Heat transfer performance of high-temperature heat pipe startup in small heat pipe reactors

Abstract

High-temperature heat pipe is an important heat transfer component in small heat pipe reactors (SHPR). Research on the transient heat transfer characteristics during heat pipe startup is crucial for safety analysis of SHPR. This manuscript investigates the startup performance of a lithium heat pipe from the frozen state with various influencing factors, including heating power, inclination angle, and convection heat transfer coefficient. The objective of this work is to speed up the heat pipe startup process in a safe and economic manner based on its heat transfer characteristics.
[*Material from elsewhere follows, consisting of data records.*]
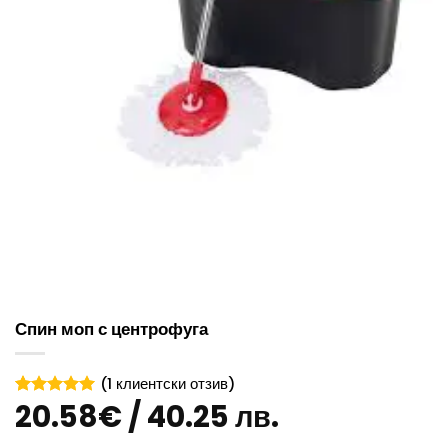
Спин моп с центрофуга
(
1
клиентски отзив)
20.58
€
/ 40.25 лв.
Оценен
1
5
от 5,
базирано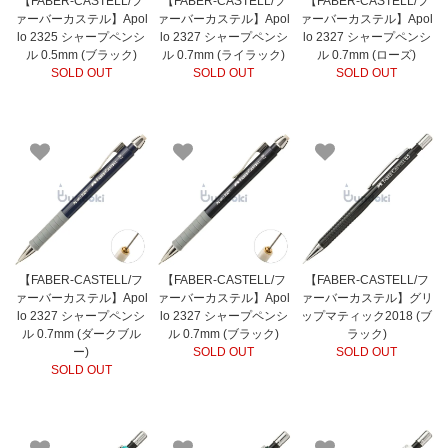
【FABER-CASTELL/フ
【FABER-CASTELL/フ
【FABER-CASTELL/フ
ァーバーカステル】Apol
ァーバーカステル】Apol
ァーバーカステル】Apol
lo 2325 シャープペンシ
lo 2327 シャープペンシ
lo 2327 シャープペンシ
ル 0.5mm (ブラック)
ル 0.7mm (ライラック)
ル 0.7mm (ローズ)
SOLD OUT
SOLD OUT
SOLD OUT
【FABER-CASTELL/フ
【FABER-CASTELL/フ
【FABER-CASTELL/フ
ァーバーカステル】Apol
ァーバーカステル】Apol
ァーバーカステル】グリ
lo 2327 シャープペンシ
lo 2327 シャープペンシ
ップマティック2018 (ブ
ル 0.7mm (ダークブル
ル 0.7mm (ブラック)
ラック)
ー)
SOLD OUT
SOLD OUT
SOLD OUT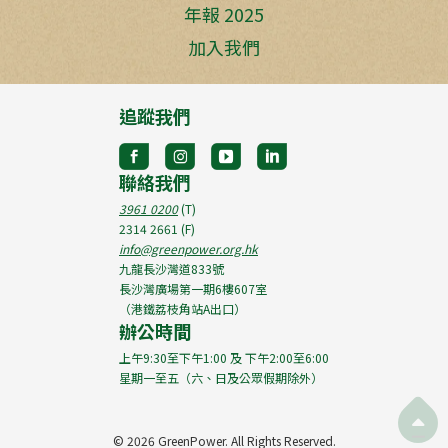
年報 2025
加入我們
追蹤我們
聯絡我們
3961 0200
(T)
2314 2661
(F)
info@greenpower.org.hk
九龍長沙灣道833號
長沙灣廣場第一期6樓607室
（港鐵荔枝角站A出口）
辦公時間
上午9:30至下午1:00 及 下午2:00至6:00
星期一至五（六、日及公眾假期除外）

©
2026 GreenPower. All Rights Reserved.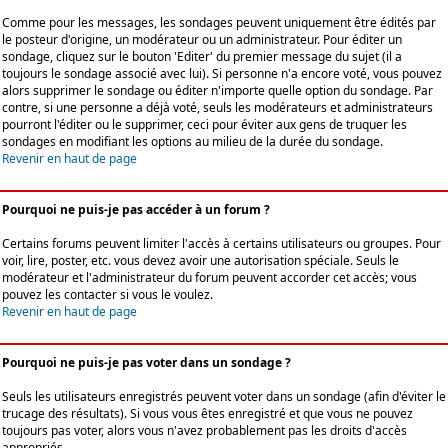
Comme pour les messages, les sondages peuvent uniquement être édités par
le posteur d'origine, un modérateur ou un administrateur. Pour éditer un
sondage, cliquez sur le bouton 'Editer' du premier message du sujet (il a
toujours le sondage associé avec lui). Si personne n'a encore voté, vous pouvez
alors supprimer le sondage ou éditer n'importe quelle option du sondage. Par
contre, si une personne a déjà voté, seuls les modérateurs et administrateurs
pourront l'éditer ou le supprimer, ceci pour éviter aux gens de truquer les
sondages en modifiant les options au milieu de la durée du sondage.
Revenir en haut de page
Pourquoi ne puis-je pas accéder à un forum ?
Certains forums peuvent limiter l'accès à certains utilisateurs ou groupes. Pour
voir, lire, poster, etc. vous devez avoir une autorisation spéciale. Seuls le
modérateur et l'administrateur du forum peuvent accorder cet accès; vous
pouvez les contacter si vous le voulez.
Revenir en haut de page
Pourquoi ne puis-je pas voter dans un sondage ?
Seuls les utilisateurs enregistrés peuvent voter dans un sondage (afin d'éviter le
trucage des résultats). Si vous vous êtes enregistré et que vous ne pouvez
toujours pas voter, alors vous n'avez probablement pas les droits d'accès
appropriés.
In order to illustrate the startup characteristics and further to reduce the startup time, this manuscript constructs a CFD heat pipe model via the multi-physics simulation software, COMSOL. The phase change process of heat pipe startup is described by the Phase Change Material method, with the fluid velocity and pressure fields of wick established using the Brinkman equation. Results show that the heat pipe thermal resistance decreases with increasing heating power, positive inclination angle, or convection heat transfer coefficient. On the other hand, the heat pipe startup time reduces with increasing heating power, increasing positive inclination angle, or decreasing convection heat transfer coefficient. Moreover, numerical analysis indicates that heat pipe temperature rises faster in the evaporation section than in the condensation section at the beginning of startup. Temperature rise process in the condensation section occupies the majority of the entire heat pipe startup process. Therefore, to speed up the startup process, this work proposes a novel extra heating method applying to the condensation section at early startup. Compared with the conventional startup, the proposed method is able to shorten the startup time by 10.5 % and 15.8 % with an extra heating power of 10 % Full Power (FP) and 20 %FP respectively.